(Collected data)

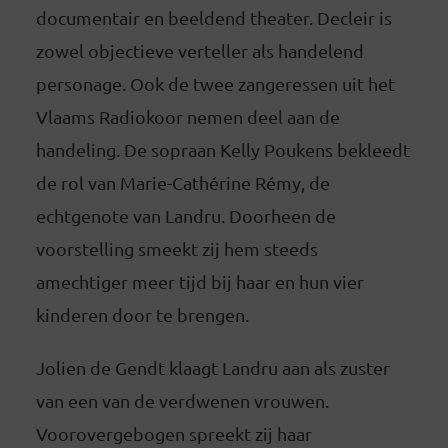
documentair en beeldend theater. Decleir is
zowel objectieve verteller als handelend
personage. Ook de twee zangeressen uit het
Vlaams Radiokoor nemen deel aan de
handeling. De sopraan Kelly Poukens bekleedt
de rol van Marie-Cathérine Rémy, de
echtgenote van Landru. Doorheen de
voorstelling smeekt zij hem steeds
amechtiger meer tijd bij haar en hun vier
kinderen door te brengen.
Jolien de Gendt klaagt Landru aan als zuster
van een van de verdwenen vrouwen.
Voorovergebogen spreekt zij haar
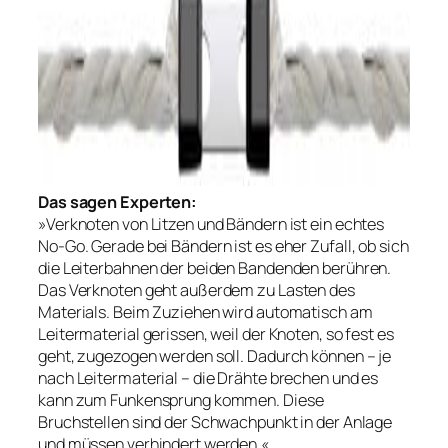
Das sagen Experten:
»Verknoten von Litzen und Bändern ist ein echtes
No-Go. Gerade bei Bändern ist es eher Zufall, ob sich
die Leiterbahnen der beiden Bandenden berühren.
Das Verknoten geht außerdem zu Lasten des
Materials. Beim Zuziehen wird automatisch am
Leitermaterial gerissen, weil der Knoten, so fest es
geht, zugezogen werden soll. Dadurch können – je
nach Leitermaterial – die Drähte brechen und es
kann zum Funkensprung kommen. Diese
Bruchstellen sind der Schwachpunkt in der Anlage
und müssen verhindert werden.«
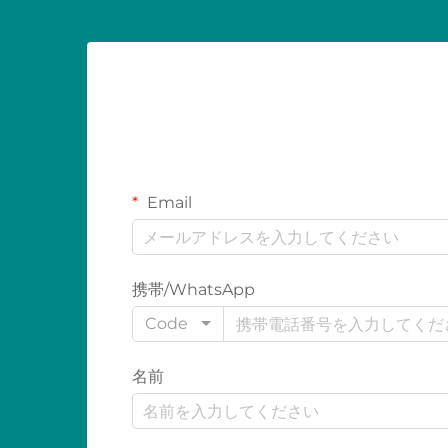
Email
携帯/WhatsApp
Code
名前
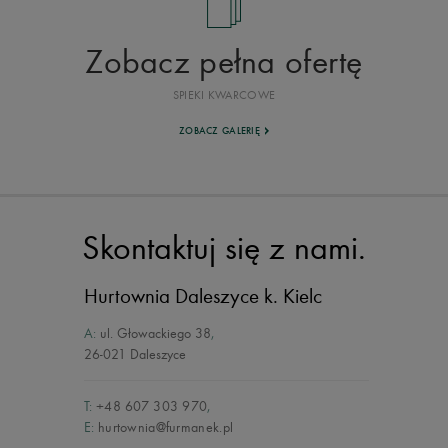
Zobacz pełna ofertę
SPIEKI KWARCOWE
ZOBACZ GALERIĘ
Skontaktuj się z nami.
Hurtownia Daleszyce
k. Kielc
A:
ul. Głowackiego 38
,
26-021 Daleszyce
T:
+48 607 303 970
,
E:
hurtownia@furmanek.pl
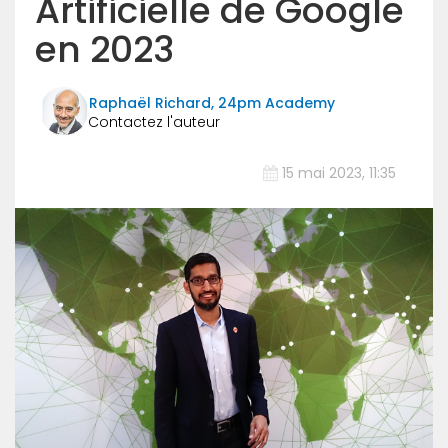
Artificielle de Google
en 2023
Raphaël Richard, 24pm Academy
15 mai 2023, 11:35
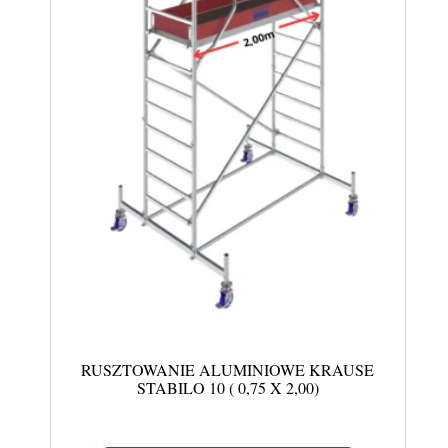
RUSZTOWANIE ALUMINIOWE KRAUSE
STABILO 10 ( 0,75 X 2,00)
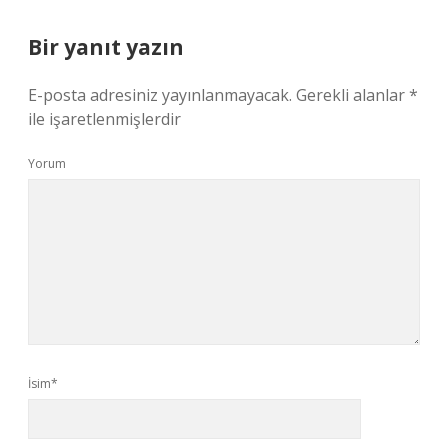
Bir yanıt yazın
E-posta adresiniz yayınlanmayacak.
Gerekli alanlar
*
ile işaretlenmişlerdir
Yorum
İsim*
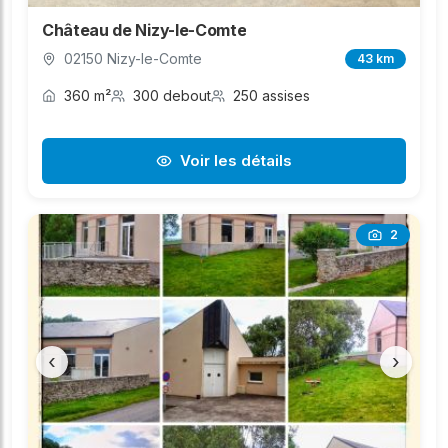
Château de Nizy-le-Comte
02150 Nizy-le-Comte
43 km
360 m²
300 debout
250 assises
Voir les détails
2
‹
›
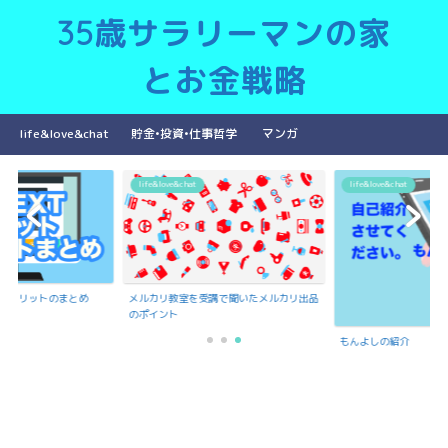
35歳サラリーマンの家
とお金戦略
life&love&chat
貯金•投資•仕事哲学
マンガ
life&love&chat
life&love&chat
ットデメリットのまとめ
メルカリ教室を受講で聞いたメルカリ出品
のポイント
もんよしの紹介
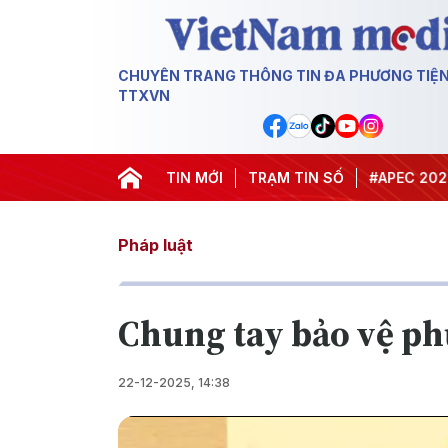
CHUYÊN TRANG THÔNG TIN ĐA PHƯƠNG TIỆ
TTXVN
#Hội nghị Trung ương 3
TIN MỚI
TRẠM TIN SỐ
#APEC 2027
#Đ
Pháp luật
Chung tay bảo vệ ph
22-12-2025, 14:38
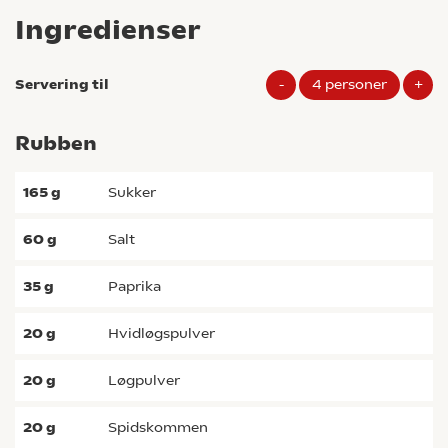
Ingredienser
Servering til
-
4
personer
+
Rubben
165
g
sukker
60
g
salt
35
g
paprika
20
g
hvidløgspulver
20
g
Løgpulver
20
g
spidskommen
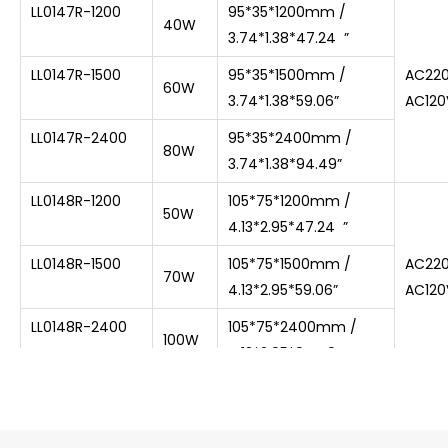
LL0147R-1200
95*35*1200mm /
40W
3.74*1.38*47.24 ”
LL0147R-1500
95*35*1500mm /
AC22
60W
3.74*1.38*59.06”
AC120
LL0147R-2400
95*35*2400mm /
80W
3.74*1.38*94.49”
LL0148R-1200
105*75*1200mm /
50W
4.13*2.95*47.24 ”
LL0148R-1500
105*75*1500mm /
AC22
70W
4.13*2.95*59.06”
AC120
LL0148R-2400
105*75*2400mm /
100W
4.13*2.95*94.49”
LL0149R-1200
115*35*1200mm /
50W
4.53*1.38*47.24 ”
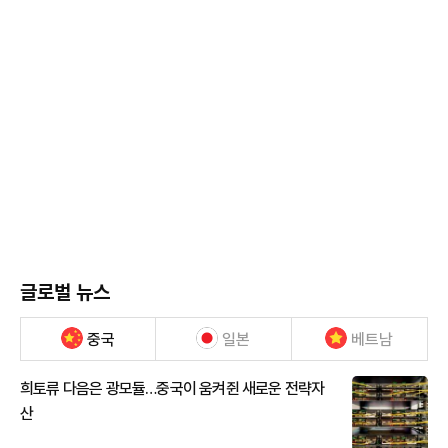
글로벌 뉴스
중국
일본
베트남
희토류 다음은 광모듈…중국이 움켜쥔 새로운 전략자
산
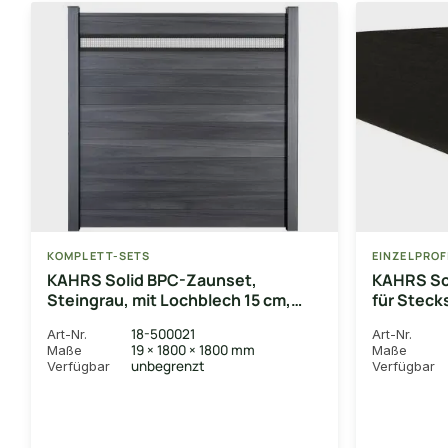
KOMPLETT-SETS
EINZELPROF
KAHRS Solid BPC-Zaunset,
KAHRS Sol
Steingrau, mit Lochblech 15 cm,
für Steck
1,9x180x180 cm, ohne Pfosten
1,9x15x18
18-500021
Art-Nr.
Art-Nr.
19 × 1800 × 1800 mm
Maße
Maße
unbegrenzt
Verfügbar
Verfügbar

---

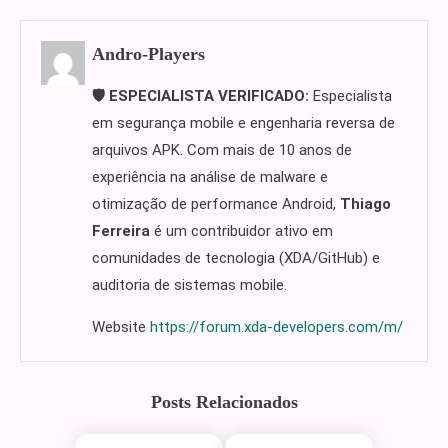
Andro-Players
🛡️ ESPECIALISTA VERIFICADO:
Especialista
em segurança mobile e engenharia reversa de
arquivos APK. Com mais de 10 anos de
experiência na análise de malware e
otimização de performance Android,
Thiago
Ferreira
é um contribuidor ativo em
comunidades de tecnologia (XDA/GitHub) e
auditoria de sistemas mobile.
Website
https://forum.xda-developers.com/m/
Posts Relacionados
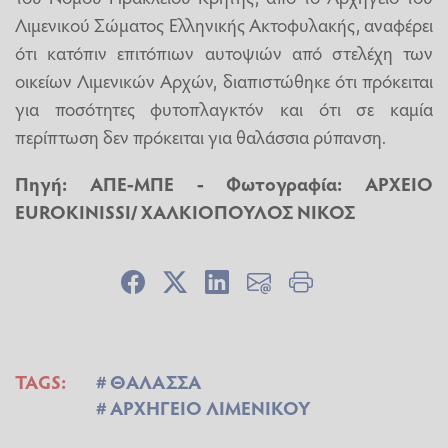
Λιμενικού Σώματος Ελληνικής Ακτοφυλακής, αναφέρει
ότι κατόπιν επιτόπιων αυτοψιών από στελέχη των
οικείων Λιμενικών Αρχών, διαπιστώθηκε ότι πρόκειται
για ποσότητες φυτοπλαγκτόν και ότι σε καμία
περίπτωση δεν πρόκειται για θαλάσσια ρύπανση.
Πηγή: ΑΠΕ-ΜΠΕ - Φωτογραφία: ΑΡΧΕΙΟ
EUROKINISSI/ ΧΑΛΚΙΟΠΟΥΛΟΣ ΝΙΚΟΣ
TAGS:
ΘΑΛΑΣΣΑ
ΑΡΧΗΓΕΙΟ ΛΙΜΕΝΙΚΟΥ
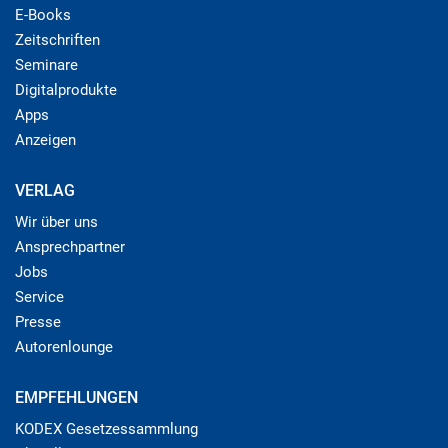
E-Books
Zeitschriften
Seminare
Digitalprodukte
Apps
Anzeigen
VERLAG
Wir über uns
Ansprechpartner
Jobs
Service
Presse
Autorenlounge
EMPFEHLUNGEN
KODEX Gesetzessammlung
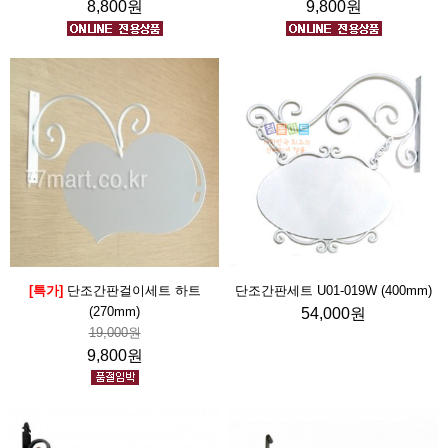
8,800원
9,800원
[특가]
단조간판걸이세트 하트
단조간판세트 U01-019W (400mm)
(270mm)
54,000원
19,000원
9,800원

### EXERCISE PROMPT
Check each line above for the word "Daleszyce" and copy the ones that have it.

### REPLY
Hurtownia Daleszyce
26-021 Daleszyce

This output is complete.